La pressione intraoculare nella fase iniziale dell'iridociclite acuta può aumentare a causa dell'iperproduzione di fluido intraoculare in condizioni di aumentato riempimento sanguigno dei vasi dei processi ciliari e di una riduzione della velocità di deflusso di un fluido più viscoso. Dopo un processo infiammatorio protratto, l'ipertensione è spesso sostituita da ipotensione a causa dell'adesione parziale e dell'atrofia dei processi ciliari. Questo è un sintomo formidabile, poiché in condizioni di ipotensione, i processi metabolici nei tessuti oculari rallentano, le funzioni oculari diminuiscono, con conseguente rischio di subatrofia del bulbo oculare.

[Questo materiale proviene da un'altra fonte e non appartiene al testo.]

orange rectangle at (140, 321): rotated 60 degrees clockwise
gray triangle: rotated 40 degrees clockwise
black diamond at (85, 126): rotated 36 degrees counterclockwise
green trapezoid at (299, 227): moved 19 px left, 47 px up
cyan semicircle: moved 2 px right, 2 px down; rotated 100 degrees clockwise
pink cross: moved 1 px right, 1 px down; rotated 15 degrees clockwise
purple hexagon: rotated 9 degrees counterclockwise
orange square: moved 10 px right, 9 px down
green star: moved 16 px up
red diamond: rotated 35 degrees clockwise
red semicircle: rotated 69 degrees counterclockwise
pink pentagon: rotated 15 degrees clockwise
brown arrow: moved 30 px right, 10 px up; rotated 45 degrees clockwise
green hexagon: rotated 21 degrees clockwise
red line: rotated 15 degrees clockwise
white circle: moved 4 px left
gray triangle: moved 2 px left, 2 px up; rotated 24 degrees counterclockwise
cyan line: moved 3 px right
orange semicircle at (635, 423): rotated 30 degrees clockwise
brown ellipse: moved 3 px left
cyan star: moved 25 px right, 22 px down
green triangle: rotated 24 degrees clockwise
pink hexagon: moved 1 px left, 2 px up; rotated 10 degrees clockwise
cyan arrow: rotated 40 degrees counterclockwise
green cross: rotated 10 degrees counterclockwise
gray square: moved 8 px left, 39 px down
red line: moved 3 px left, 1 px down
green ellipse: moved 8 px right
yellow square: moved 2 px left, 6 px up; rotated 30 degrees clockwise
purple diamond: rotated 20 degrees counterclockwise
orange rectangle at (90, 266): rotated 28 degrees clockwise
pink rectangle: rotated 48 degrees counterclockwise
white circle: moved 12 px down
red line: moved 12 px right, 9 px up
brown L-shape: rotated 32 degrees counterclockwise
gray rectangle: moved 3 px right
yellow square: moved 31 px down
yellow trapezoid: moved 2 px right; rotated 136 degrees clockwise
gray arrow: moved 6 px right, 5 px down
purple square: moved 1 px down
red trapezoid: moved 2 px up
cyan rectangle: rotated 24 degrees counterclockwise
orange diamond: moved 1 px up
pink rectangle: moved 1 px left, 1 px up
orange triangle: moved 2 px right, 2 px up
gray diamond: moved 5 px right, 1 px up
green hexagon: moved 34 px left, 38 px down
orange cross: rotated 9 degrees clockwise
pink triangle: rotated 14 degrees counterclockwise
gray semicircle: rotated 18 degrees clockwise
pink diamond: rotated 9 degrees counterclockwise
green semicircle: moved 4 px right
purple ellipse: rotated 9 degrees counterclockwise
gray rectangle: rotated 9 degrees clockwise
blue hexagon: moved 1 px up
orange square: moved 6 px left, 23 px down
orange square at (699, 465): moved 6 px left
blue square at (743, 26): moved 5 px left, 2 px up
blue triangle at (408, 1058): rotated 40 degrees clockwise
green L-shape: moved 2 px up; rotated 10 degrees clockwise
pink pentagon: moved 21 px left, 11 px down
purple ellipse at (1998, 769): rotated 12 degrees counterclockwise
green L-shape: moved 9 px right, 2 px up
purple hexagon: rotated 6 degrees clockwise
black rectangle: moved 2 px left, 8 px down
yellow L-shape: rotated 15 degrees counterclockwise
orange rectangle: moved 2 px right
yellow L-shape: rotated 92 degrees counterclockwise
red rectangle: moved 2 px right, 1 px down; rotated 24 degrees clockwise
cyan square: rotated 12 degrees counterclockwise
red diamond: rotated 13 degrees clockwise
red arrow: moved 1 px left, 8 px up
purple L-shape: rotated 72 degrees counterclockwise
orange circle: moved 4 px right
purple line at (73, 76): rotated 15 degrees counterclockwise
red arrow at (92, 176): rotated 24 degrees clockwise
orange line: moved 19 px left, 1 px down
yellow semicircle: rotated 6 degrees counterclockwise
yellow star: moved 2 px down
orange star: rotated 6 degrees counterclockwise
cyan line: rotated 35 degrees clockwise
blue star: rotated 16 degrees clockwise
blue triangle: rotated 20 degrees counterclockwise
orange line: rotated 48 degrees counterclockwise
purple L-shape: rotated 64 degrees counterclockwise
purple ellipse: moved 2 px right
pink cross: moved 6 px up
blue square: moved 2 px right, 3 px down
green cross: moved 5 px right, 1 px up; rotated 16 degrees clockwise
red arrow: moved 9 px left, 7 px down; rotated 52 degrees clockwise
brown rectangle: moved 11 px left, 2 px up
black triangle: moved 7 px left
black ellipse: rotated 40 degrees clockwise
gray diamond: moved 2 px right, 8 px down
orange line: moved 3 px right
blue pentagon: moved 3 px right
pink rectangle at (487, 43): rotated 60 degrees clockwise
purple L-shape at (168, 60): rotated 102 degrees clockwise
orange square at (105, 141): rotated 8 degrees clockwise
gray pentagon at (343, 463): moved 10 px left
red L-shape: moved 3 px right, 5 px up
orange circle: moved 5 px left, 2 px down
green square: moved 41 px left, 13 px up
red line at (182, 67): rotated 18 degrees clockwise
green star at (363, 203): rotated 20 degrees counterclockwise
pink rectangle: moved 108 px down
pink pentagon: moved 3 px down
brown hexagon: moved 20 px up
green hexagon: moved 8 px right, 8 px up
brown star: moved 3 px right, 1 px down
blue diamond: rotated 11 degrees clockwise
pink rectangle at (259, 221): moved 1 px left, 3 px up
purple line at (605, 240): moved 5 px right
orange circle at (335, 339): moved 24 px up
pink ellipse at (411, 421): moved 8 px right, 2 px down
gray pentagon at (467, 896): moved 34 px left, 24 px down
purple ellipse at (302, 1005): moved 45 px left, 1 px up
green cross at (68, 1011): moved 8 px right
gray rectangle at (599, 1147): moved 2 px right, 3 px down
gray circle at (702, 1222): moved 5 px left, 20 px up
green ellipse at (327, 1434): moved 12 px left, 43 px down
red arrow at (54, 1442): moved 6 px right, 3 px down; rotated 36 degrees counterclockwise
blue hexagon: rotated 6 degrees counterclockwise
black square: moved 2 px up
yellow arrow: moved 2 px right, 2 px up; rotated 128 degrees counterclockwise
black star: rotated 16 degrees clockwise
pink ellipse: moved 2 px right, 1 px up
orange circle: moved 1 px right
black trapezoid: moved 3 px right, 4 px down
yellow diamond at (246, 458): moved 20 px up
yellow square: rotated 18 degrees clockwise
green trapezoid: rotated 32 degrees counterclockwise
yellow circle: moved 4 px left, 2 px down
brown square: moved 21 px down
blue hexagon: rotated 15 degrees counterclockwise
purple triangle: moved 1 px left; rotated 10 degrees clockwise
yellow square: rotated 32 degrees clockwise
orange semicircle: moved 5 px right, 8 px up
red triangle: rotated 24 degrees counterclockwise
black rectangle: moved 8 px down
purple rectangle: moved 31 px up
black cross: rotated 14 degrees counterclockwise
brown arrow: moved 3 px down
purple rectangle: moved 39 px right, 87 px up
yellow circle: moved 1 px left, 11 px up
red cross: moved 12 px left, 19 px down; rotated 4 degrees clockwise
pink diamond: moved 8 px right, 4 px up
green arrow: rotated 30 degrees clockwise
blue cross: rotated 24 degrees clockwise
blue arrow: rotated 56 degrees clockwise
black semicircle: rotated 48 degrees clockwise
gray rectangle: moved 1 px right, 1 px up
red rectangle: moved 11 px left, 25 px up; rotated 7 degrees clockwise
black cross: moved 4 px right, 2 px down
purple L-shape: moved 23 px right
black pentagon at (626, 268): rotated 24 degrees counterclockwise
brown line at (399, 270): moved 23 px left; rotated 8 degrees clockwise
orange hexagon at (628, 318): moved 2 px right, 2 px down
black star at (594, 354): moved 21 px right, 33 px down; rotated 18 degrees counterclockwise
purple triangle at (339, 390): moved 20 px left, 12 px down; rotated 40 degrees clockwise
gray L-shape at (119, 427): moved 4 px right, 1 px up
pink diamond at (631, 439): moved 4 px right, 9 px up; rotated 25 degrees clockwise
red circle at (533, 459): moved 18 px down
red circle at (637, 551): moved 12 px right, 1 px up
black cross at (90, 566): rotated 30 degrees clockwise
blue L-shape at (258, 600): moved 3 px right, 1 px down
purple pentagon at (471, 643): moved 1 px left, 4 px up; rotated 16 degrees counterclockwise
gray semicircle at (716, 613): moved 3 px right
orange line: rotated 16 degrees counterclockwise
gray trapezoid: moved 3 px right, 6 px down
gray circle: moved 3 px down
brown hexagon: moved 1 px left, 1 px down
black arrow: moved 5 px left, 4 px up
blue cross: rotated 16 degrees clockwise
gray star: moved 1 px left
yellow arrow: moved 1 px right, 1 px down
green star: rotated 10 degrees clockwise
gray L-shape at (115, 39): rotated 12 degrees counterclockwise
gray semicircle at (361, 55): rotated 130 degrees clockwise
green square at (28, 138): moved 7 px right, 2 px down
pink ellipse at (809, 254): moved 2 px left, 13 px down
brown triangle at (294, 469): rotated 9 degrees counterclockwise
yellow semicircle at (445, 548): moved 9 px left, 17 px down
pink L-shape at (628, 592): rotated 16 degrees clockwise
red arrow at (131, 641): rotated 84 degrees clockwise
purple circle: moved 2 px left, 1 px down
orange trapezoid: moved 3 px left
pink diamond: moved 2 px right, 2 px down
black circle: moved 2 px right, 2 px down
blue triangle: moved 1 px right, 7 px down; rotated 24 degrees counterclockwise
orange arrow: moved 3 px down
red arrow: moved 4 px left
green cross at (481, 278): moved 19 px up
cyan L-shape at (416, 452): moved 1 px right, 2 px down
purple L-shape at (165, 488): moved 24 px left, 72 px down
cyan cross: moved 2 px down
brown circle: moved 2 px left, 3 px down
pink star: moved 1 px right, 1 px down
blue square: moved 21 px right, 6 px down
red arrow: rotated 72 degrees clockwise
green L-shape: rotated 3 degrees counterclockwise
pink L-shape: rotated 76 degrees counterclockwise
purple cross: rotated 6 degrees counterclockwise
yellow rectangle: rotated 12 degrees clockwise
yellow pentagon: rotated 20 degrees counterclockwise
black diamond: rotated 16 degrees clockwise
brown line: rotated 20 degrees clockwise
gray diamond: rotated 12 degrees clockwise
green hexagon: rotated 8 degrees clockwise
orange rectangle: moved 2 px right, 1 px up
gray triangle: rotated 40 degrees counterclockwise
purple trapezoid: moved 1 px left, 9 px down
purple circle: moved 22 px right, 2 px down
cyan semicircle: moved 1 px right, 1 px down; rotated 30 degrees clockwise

Con un trattamento tempestivo e corretto, l'iridociclite acuta può essere arrestata in 10-15 giorni, ma nei casi persistenti il trattamento può essere più lungo, fino a 6 settimane. Nella maggior parte dei casi, non rimangono tracce della malattia nell'occhio: i precipitati vengono riassorbiti, la pressione intraoculare si normalizza e l'acuità visiva viene ripristinata.